• What is being asked:
Below are some records; output exactly the lines from the line with "네이버에서 데일리안 구독하기" to the line with "Conecta la localidad con una", both ends kept, and nothing more.

Top of Provided data

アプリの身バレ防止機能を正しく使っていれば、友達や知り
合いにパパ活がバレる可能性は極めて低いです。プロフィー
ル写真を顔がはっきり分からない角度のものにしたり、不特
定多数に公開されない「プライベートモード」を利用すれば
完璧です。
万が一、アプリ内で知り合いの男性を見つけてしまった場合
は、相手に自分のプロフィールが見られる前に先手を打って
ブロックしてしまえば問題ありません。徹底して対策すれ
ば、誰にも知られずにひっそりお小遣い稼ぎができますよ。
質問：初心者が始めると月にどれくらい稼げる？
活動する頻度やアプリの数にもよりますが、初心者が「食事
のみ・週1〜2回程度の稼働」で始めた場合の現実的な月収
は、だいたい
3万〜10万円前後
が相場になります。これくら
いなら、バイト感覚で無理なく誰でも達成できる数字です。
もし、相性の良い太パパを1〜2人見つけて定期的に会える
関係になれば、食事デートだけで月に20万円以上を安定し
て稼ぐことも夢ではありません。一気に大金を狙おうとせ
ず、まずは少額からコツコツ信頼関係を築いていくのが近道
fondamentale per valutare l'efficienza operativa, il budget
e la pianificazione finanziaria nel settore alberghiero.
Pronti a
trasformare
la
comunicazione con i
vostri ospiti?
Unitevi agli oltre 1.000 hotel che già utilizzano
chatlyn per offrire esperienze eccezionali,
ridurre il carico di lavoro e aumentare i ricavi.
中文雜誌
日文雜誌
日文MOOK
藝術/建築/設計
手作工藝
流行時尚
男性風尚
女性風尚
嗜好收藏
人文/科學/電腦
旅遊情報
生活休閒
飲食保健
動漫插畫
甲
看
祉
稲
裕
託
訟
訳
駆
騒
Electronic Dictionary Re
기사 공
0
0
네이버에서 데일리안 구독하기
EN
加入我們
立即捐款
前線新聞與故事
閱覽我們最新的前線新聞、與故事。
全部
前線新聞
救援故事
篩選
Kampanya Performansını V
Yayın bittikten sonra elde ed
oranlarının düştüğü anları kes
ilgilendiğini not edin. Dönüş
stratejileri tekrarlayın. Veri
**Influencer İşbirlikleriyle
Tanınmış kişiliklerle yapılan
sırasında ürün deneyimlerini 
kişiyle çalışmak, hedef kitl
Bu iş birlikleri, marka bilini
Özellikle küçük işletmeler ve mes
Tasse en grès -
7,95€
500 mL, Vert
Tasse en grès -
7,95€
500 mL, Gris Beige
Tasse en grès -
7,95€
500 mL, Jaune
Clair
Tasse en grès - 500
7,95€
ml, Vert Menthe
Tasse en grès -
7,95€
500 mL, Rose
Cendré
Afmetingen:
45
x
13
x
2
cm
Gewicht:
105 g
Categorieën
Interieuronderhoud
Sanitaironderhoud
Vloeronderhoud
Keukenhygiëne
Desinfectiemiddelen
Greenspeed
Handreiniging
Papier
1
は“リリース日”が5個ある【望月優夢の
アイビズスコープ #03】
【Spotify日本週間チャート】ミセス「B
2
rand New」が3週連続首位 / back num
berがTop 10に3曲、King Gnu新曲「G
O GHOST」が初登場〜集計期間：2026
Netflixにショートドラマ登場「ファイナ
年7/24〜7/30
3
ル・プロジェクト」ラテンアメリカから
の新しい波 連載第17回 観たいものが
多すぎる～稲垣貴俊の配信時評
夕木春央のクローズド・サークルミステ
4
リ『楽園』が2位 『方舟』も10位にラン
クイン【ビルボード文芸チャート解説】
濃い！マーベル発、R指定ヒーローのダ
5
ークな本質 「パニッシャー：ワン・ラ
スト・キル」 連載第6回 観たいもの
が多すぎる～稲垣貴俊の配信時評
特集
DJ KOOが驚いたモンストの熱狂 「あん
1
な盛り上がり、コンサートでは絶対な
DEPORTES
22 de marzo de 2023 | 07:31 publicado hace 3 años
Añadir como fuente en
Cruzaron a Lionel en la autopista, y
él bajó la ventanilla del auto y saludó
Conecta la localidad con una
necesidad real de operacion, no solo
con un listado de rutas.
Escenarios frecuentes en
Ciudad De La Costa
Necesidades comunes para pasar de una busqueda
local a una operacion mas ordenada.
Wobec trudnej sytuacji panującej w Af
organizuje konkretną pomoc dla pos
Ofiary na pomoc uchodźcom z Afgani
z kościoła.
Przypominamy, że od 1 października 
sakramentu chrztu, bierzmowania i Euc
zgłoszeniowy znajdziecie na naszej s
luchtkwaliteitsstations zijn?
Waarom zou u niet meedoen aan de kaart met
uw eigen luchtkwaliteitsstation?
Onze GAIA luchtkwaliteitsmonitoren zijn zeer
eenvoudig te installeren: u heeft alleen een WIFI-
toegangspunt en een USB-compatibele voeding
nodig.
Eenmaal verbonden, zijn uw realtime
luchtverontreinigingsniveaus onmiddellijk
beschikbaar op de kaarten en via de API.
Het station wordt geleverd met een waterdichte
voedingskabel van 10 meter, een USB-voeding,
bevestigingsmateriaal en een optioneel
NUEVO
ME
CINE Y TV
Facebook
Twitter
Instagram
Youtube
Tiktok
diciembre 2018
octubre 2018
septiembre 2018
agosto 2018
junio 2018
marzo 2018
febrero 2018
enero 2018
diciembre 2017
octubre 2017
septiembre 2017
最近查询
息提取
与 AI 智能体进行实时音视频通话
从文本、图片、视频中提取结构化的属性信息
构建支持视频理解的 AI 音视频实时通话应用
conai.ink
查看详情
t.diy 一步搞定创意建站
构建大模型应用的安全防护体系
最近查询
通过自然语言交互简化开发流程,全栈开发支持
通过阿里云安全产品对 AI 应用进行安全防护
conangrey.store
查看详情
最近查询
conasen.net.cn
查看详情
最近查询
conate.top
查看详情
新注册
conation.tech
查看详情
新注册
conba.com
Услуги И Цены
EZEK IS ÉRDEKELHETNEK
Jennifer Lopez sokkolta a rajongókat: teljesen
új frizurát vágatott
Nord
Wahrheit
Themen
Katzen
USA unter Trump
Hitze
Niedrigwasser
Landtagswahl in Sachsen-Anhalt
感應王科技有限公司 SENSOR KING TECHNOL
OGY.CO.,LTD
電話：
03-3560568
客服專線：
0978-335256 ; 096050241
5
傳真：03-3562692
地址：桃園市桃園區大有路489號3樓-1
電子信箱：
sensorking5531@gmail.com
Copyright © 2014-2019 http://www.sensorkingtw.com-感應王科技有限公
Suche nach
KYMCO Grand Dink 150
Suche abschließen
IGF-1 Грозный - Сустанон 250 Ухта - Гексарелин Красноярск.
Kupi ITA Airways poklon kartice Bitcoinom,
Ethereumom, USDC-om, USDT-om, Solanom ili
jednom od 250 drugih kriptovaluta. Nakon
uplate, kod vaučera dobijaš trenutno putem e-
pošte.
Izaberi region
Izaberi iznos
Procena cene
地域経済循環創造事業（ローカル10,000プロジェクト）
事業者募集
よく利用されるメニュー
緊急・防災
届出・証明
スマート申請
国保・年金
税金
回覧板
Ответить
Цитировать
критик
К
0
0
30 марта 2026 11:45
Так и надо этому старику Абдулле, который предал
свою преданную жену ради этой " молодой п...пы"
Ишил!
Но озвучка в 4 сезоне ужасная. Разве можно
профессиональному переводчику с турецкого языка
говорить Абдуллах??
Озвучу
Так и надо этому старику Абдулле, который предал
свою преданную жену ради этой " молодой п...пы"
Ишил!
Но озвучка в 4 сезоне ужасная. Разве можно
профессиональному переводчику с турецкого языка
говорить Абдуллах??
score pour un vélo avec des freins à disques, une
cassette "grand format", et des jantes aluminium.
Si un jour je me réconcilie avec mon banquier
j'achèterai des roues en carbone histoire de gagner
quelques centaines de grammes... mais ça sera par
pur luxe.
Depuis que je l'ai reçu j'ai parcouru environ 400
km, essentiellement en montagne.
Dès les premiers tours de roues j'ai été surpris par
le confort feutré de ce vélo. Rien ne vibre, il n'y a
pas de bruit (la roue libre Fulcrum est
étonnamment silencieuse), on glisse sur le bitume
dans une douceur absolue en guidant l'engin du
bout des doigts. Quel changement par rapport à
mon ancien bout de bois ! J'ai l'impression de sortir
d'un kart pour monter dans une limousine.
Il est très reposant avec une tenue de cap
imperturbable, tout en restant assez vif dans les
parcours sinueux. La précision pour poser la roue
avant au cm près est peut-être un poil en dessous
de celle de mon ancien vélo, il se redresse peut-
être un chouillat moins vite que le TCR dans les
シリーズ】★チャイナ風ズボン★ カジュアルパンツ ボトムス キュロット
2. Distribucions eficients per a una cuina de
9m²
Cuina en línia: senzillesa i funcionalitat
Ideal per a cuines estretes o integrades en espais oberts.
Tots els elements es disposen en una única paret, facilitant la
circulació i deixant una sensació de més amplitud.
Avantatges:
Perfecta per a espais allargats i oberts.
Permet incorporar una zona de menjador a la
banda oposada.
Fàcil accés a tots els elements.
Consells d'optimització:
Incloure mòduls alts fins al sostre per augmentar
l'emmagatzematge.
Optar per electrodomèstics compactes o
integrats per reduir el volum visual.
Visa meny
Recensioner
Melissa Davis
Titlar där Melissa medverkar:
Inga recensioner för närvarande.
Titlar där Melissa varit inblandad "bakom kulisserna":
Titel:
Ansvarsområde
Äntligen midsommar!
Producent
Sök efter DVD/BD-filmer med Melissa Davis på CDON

Bottom of Provided data

• Result:
네이버에서 데일리안 구독하기
EN
加入我們
立即捐款
前線新聞與故事
閱覽我們最新的前線新聞、與故事。
全部
前線新聞
救援故事
篩選
Kampanya Performansını V
Yayın bittikten sonra elde ed
oranlarının düştüğü anları kes
ilgilendiğini not edin. Dönüş
stratejileri tekrarlayın. Veri
**Influencer İşbirlikleriyle
Tanınmış kişiliklerle yapılan
sırasında ürün deneyimlerini 
kişiyle çalışmak, hedef kitl
Bu iş birlikleri, marka bilini
Özellikle küçük işletmeler ve mes
Tasse en grès -
7,95€
500 mL, Vert
Tasse en grès -
7,95€
500 mL, Gris Beige
Tasse en grès -
7,95€
500 mL, Jaune
Clair
Tasse en grès - 500
7,95€
ml, Vert Menthe
Tasse en grès -
7,95€
500 mL, Rose
Cendré
Afmetingen:
45
x
13
x
2
cm
Gewicht:
105 g
Categorieën
Interieuronderhoud
Sanitaironderhoud
Vloeronderhoud
Keukenhygiëne
Desinfectiemiddelen
Greenspeed
Handreiniging
Papier
1
は“リリース日”が5個ある【望月優夢の
アイビズスコープ #03】
【Spotify日本週間チャート】ミセス「B
2
rand New」が3週連続首位 / back num
berがTop 10に3曲、King Gnu新曲「G
O GHOST」が初登場〜集計期間：2026
Netflixにショートドラマ登場「ファイナ
年7/24〜7/30
3
ル・プロジェクト」ラテンアメリカから
の新しい波 連載第17回 観たいものが
多すぎる～稲垣貴俊の配信時評
夕木春央のクローズド・サークルミステ
4
リ『楽園』が2位 『方舟』も10位にラン
クイン【ビルボード文芸チャート解説】
濃い！マーベル発、R指定ヒーローのダ
5
ークな本質 「パニッシャー：ワン・ラ
スト・キル」 連載第6回 観たいもの
が多すぎる～稲垣貴俊の配信時評
特集
DJ KOOが驚いたモンストの熱狂 「あん
1
な盛り上がり、コンサートでは絶対な
DEPORTES
22 de marzo de 2023 | 07:31 publicado hace 3 años
Añadir como fuente en
Cruzaron a Lionel en la autopista, y
él bajó la ventanilla del auto y saludó
Conecta la localidad con una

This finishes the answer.